A mutual fund company incurs a number of expenses on a daily basis. These expenses get accumulated and charged to the mutual fund investor as an expense ratio. The expenses incurred by a mutual fund include –
- Transaction costs*
- Investment management fees**
- Administrative expenses***
- Sales & Marketing expenses
- Distribution fees
- Audit fees
- Registrar fees
- Custodian fees
- Other operating expenses.
A total of all these constitute a mutual fund scheme’s expense ratio.
I’d like to talk about three expenses in particular
* Transaction costs – This is the cost of buying and selling securities like stocks, ETFs, funds, derivatives etc. which is a primary or core part of the mutual fund’s business. The more the number of transactions, more are the transaction costs. It is interesting to know that some funds spend way lower than other funds because their investment mandate does not require them to actively buy and sell.
** Investment fees (also called fund management charges) – This is the expenditure incurred in researching through numerous securities by fund managers, fundamental analysts, technical analysts, pouring over data reports, attending earnings calls, meeting management teams etc. The idea of this activity is to take the most apt decision on behalf of the investor so that the fund’s objectives can be met. This investment advisory fee is a compensation for expertise of these professionals and on an average, are about 0.50% to 1.00% of the fund’s assets.
*** Administrative expenses – A large portion of a mutual fund’s investors are offline i.e. requests reach the AMC (asset management company) via their branches which are accessed by agents and customers alike. Additionally there are customer support layers that need to be maintained to ensure a smooth functioning of operations & help to investors. As more investors & distributors embrace technology, we might see dips in these expenses.
What is the maximum expense ratio set by the market regulator (SEBI)?

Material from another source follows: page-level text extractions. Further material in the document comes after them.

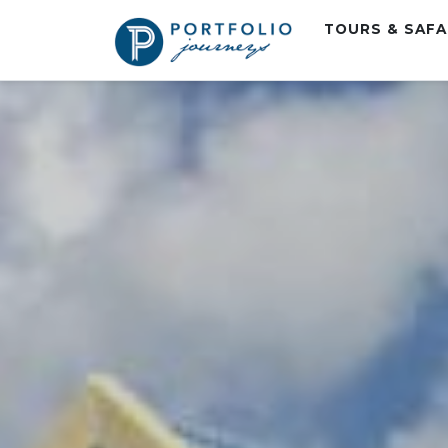
TOURS & SAF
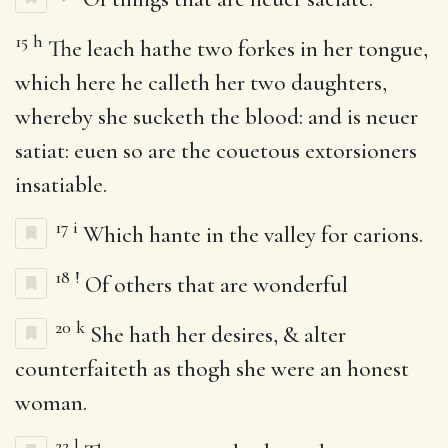
15
h
The leach hathe two forkes in her tongue,
which here he calleth her two daughters,
whereby she sucketh the blood: and is neuer
satiat: euen so are the couetous extorsioners
insatiable.
17
i
Which hante in the valley for carions.
18
!
Of others that are wonderful
20
k
She hath her desires, & alter
counterfaiteth as thogh she were an honest
woman.
22
l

The Securities and Exchange Board of India (SEBI) brought about important changes in rules of which one was aimed at reducing the total expense ratio (TER) charged by mutual funds to investors. Per these new regulations, all expenses of an AMC must be managed within the limits specified under Regulation 52 of SEBI’s Mutual Fund Regulations.
New Total Expense Ratio structure (or TER structure) is available in the below table
AUM Slab (in ₹ crores) | TER for Equity Oriented Schemes | TER for Other Schemes (excl. Index, ETFs and Fund of Funds) |
0 – 500 | 2.25% | 2.00% |
500 – 750 | 2.00% | 1.75% |
750 – 2,000 | 1.75% | 1.50% |
2,000 – 5,000 | 1.60% | 1.35% |
5,000 – 10,000 | 1.50% | 1.25% |
10,000 – 50,000 | TER reduction of 0.05% for every increase of ₹5,000 crores AUM or part thereof | TER reduction of 0.05% for every increase of ₹5,000 crores AUM or part thereof |
> 50,000 | 1.05% | 0.80% |
Now, the whole of last year and a large part of 2018, you might have received many emails from mutual fund companies regarding the change in their total expense ratios.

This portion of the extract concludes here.